Three things worth noting:
It's async.
digest()returns a Promise. For large files, this prevents UI freezing since the browser can offload computation.Algorithm names match directly. Web Crypto uses
"SHA-256","SHA-512", etc. — same strings we display in the UI.It's fast. Native implementations are significantly faster than any JavaScript library. SHA-256 on a 10MB file takes milliseconds.
Why MD5 Needs a Pure-JS Implementation
Here's the catch: Web Crypto doesn't support MD5.
And it's intentional. MD5 is cryptographically broken — collisions can be generated in seconds. The Web Crypto spec deliberately excludes it to discourage use in security contexts.
But MD5 is still useful. Checksums, legacy system compatibility, non-security fingerprinting. Developers need it.
So I wrote a ~50-line MD5 implementation directly in the component. No external library.
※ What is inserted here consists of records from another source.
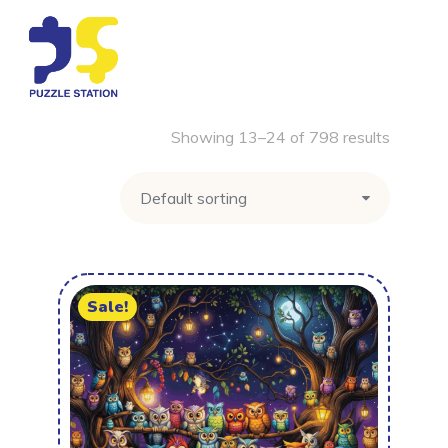
Showing 13–24 of 798 results
Sale!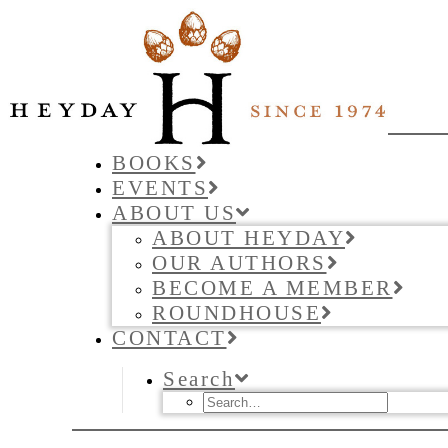
BOOKS
EVENTS
ABOUT US
ABOUT HEYDAY
OUR AUTHORS
BECOME A MEMBER
ROUNDHOUSE
CONTACT
Search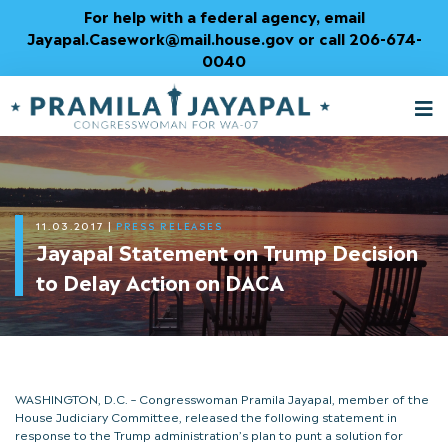
Skip
For help with a federal agency, email
to
Jayapal.Casework@mail.house.gov or call 206-674-
Content
0040
M
T
11.03.2017
|
PRESS RELEASES
Jayapal Statement on Trump Decision
to Delay Action on DACA
WASHINGTON, D.C. – Congresswoman Pramila Jayapal, member of the
House Judiciary Committee, released the following statement in
response to the Trump administration’s plan to punt a solution for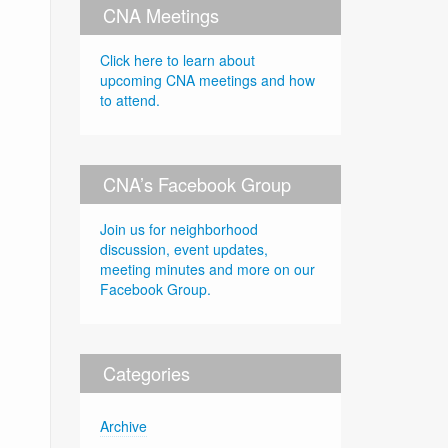
CNA Meetings
Click here to learn about
upcoming CNA meetings and how
to attend.
CNA’s Facebook Group
Join us for neighborhood
discussion, event updates,
meeting minutes and more on our
Facebook Group.
Categories
Archive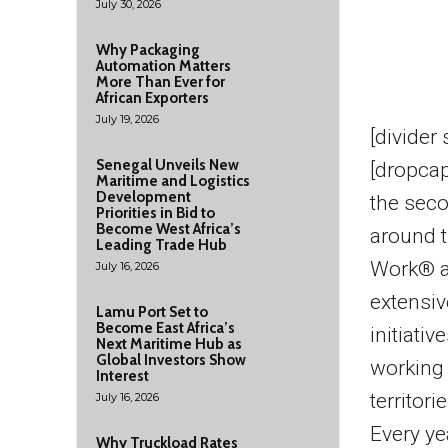
July 30, 2026
Why Packaging
Automation Matters
More Than Ever for
African Exporters
July 19, 2026
[divider
Senegal Unveils New
[dropca
Maritime and Logistics
Development
the seco
Priorities in Bid to
Become West Africa’s
around t
Leading Trade Hub
Work® a
July 16, 2026
extensiv
Lamu Port Set to
Become East Africa’s
initiati
Next Maritime Hub as
Global Investors Show
working
Interest
territorie
July 16, 2026
Every ye
Why Truckload Rates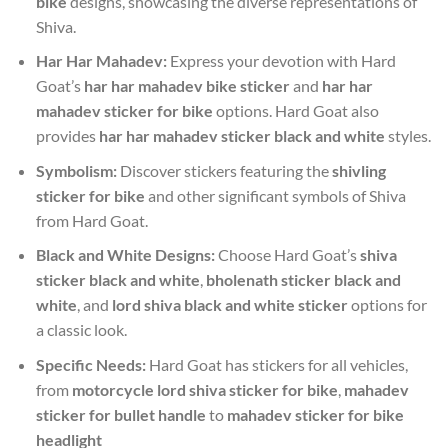
bike
designs, showcasing the diverse representations of
Shiva.
Har Har Mahadev:
Express your devotion with Hard
Goat’s
har har mahadev bike sticker
and
har har
mahadev sticker for bike
options. Hard Goat also
provides
har har mahadev sticker black and white
styles.
Symbolism:
Discover stickers featuring the
shivling
sticker for bike
and other significant symbols of Shiva
from Hard Goat.
Black and White Designs:
Choose Hard Goat’s
shiva
sticker black and white
,
bholenath sticker black and
white
, and
lord shiva black and white sticker
options for
a classic look.
Specific Needs:
Hard Goat has stickers for all vehicles,
from
motorcycle lord shiva sticker for bike
,
mahadev
sticker for bullet handle
to
mahadev sticker for bike
headlight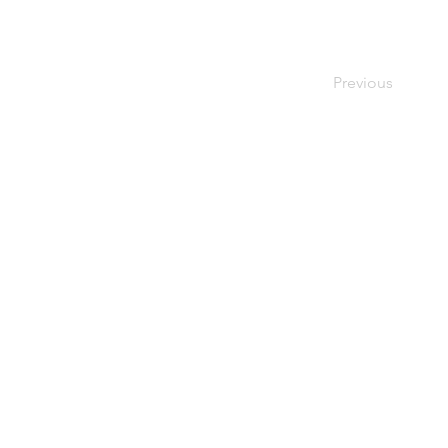
Previous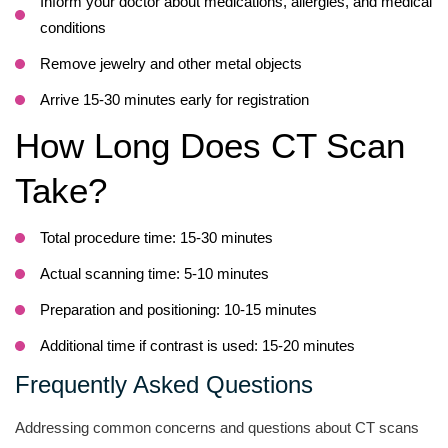
Inform your doctor about medications, allergies, and medical
conditions
Remove jewelry and other metal objects
Arrive 15-30 minutes early for registration
How Long Does CT Scan
Take?
Total procedure time: 15-30 minutes
Actual scanning time: 5-10 minutes
Preparation and positioning: 10-15 minutes
Additional time if contrast is used: 15-20 minutes
Frequently Asked Questions
Addressing common concerns and questions about CT scans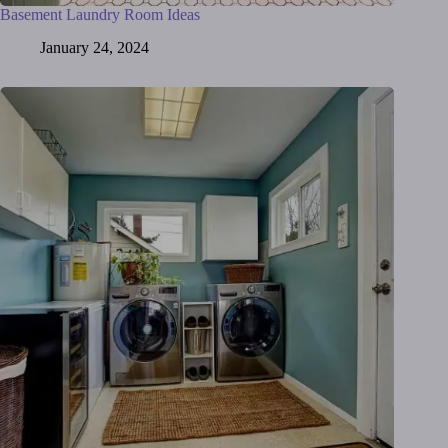
Basement Laundry Room Ideas
January 24, 2024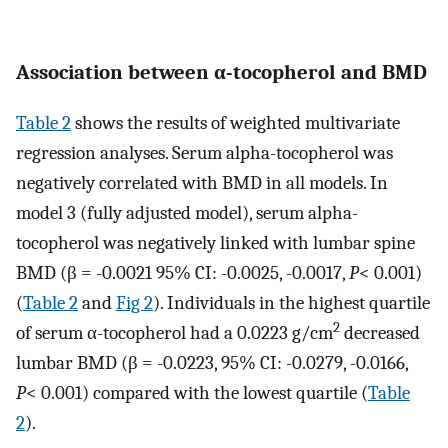
Association between α-tocopherol and BMD
Table 2
shows the results of weighted multivariate
regression analyses. Serum alpha-tocopherol was
negatively correlated with BMD in all models. In
model 3 (fully adjusted model), serum alpha-
tocopherol was negatively linked with lumbar spine
BMD (β = -0.0021 95% CI: -0.0025, -0.0017,
P
< 0.001)
(
Table 2
and
Fig 2
). Individuals in the highest quartile
2
of serum α-tocopherol had a 0.0223 g/cm
decreased
lumbar BMD (β = -0.0223, 95% CI: -0.0279, -0.0166,
P
< 0.001) compared with the lowest quartile (
Table
2
).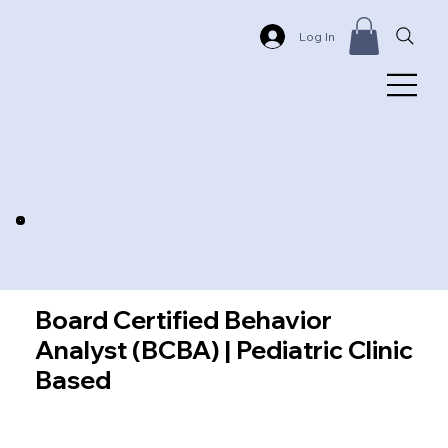
Log In
Board Certified Behavior
Analyst (BCBA) | Pediatric Clinic
Based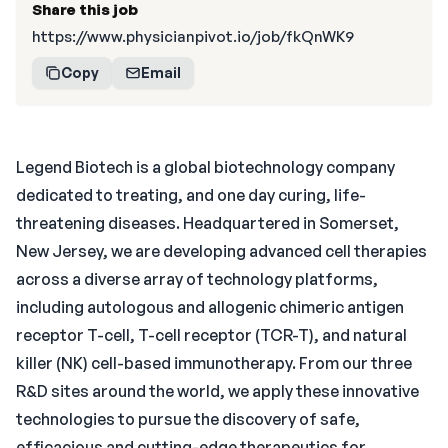
Share this job
https://www.physicianpivot.io/job/fkQnWK9
Copy
Email
Legend Biotech is a global biotechnology company
dedicated to treating, and one day curing, life-
threatening diseases. Headquartered in Somerset,
New Jersey, we are developing advanced cell therapies
across a diverse array of technology platforms,
including autologous and allogenic chimeric antigen
receptor T-cell, T-cell receptor (TCR-T), and natural
killer (NK) cell-based immunotherapy. From our three
R&D sites around the world, we apply these innovative
technologies to pursue the discovery of safe,
efficacious and cutting-edge therapeutics for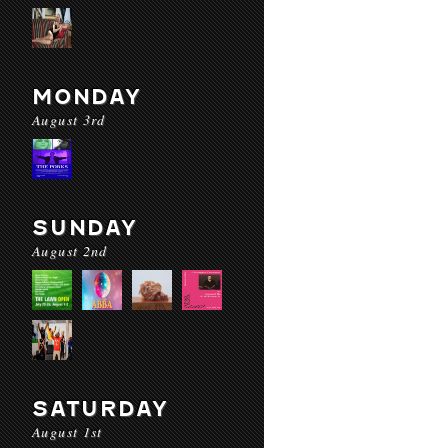
MONDAY
August 3rd
SUNDAY
August 2nd
SATURDAY
August 1st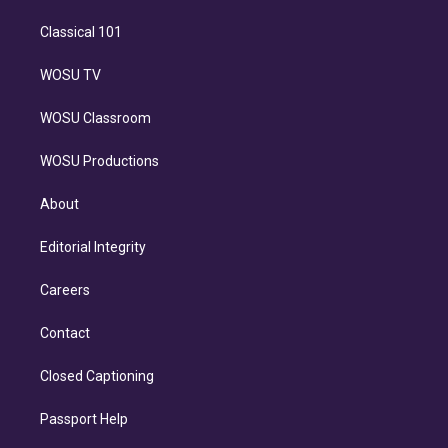
Classical 101
WOSU TV
WOSU Classroom
WOSU Productions
About
Editorial Integrity
Careers
Contact
Closed Captioning
Passport Help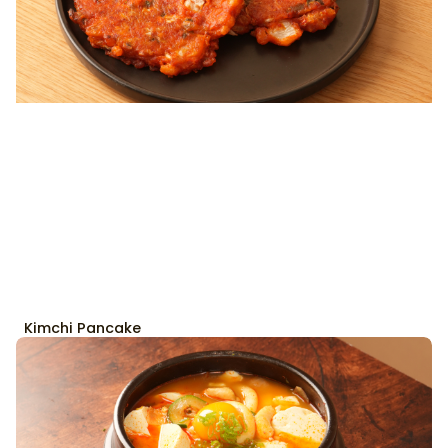
Kimchi Pancake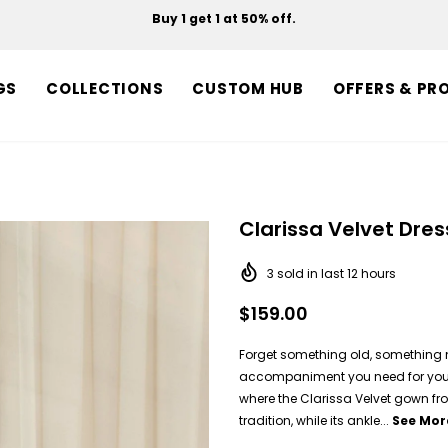
Buy 1 get 1 at 50% off.
Free shipping on orders over $150.
GS
COLLECTIONS
CUSTOM HUB
OFFERS & PR
Clarissa Velvet Dres
3
sold in last
12
hours
$159.00
Forget something old, something 
accompaniment you need for your w
where the Clarissa Velvet gown fro
tradition, while its ankle...
See Mor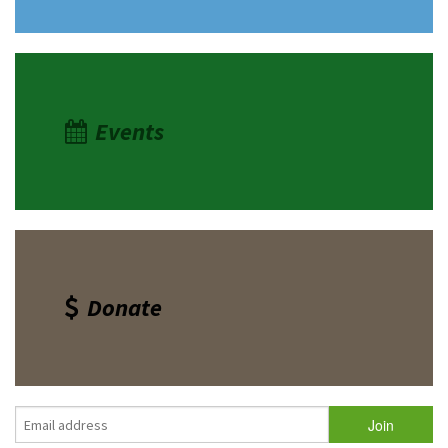
Events
Donate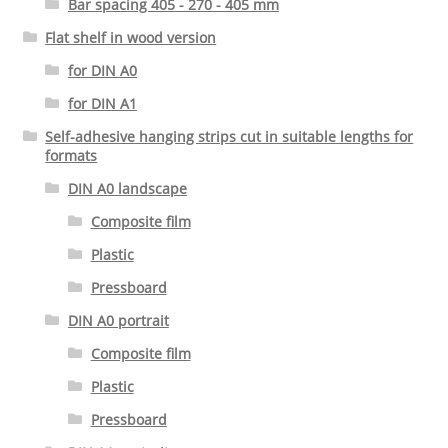
Bar spacing 405 - 270 - 405 mm
Flat shelf in wood version
for DIN A0
for DIN A1
Self-adhesive hanging strips cut in suitable lengths for
formats
DIN A0 landscape
Composite film
Plastic
Pressboard
DIN A0 portrait
Composite film
Plastic
Pressboard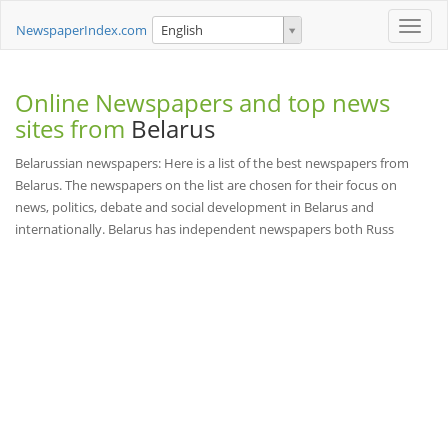
Toggle
NewspaperIndex.com
English
naviga
Online Newspapers and top news
sites from
Belarus
Belarussian newspapers: Here is a list of the best newspapers from
Belarus. The newspapers on the list are chosen for their focus on
news, politics, debate and social development in Belarus and
internationally. Belarus has independent newspapers both Russ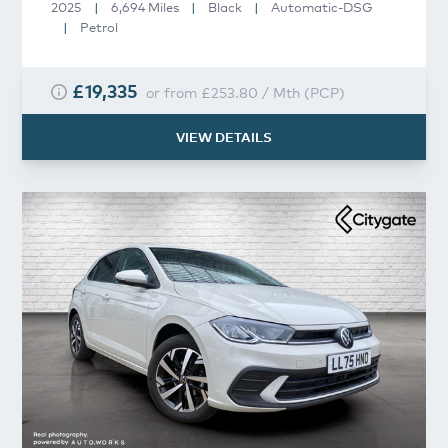
2025
|
6,694 Miles
|
Black
|
Automatic-DSG
|
Petrol
£19,335
or from
£253.80
/
Mth
(
PCP
)
VIEW DETAILS
Volkswagen
Polo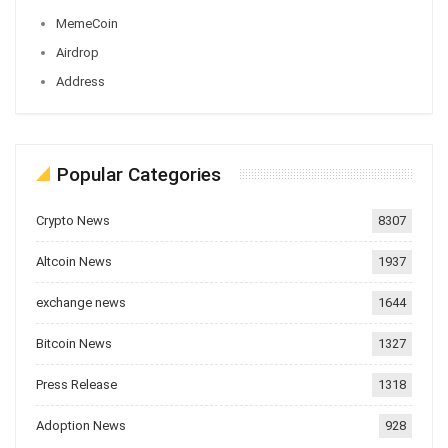
MemeCoin
Airdrop
Address
Popular Categories
Crypto News
8307
Altcoin News
1937
exchange news
1644
Bitcoin News
1327
Press Release
1318
Adoption News
928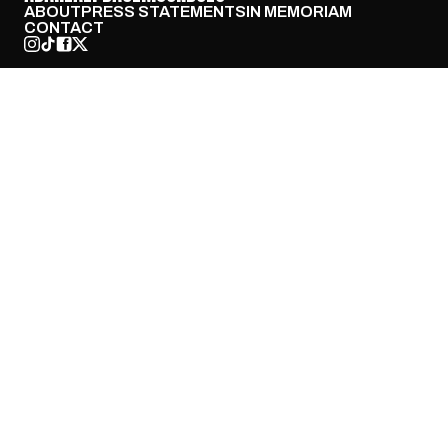
ABOUT
PRESS STATEMENTS
IN MEMORIAM
CONTACT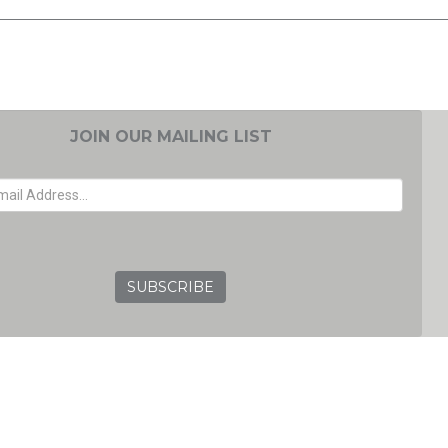
JOIN OUR MAILING LIST
EMAIL ADDRESS
GRC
The MD5 Algorithm in JavaScript
MD5 processes data in 64-byte (512-bit) blocks. Each block goes through 64 rounds of bitwise operations across four auxiliary functions.
Step 1: Padding
The input must be padded to a multiple of 64 bytes, with the original bit length appended:
const len = input.length;
const bitLen = len * 8;
const padLen = ((56 - (len + 1) % 64) + 64) % 64;
const padded = new Uint8Array(len + 1 + padLen + 8);
padded.set(input);
padded[len] = 0x80; // Append 1-bit separator
// Little-endian 64-bit length
const view = new DataView(padded.buffer);
view.setUint32(padded.length - 8, bitLen >>> 0, true);
view.setUint32(padded.length - 4, Math.floor(bitLen / 0x100000000), true);
The 0x80 byte marks the end of the message. Then zeros fill until 56 bytes mod 64. Finally, the original message length (in bits) is written as a little-endian 64-bit integer.
Step 2: Block processing
Four state variables (a, b, c, d) are initialized to fixed values. Each 64-byte block modifies these through 64 rounds:
- Rounds 0–15:
F(b, c, d) = (b & c) | (~b & d) - Rounds 16–31:
G(b, c, d) = (b & d) | (c & ~d) - Rounds 32–47:
H(b, c, d) = b ^ c ^ d - Rounds 48–63:
I(b, c, d) = c ^ (b | ~d)
Each round adds a constant from a precomputed table (k), adds a word from the block, applies a left rotation by a specified amount (s), and chains into the next round.
Step 3: Output
The final a, b, c, d values are concatenated as little-endian bytes and converted to hex:
[a, b, c, d].map(n =>
[n & 0xff, (n >>> 8) & 0xff, (n >>> 16) & 0xff, (n >>> 24) & 0xff]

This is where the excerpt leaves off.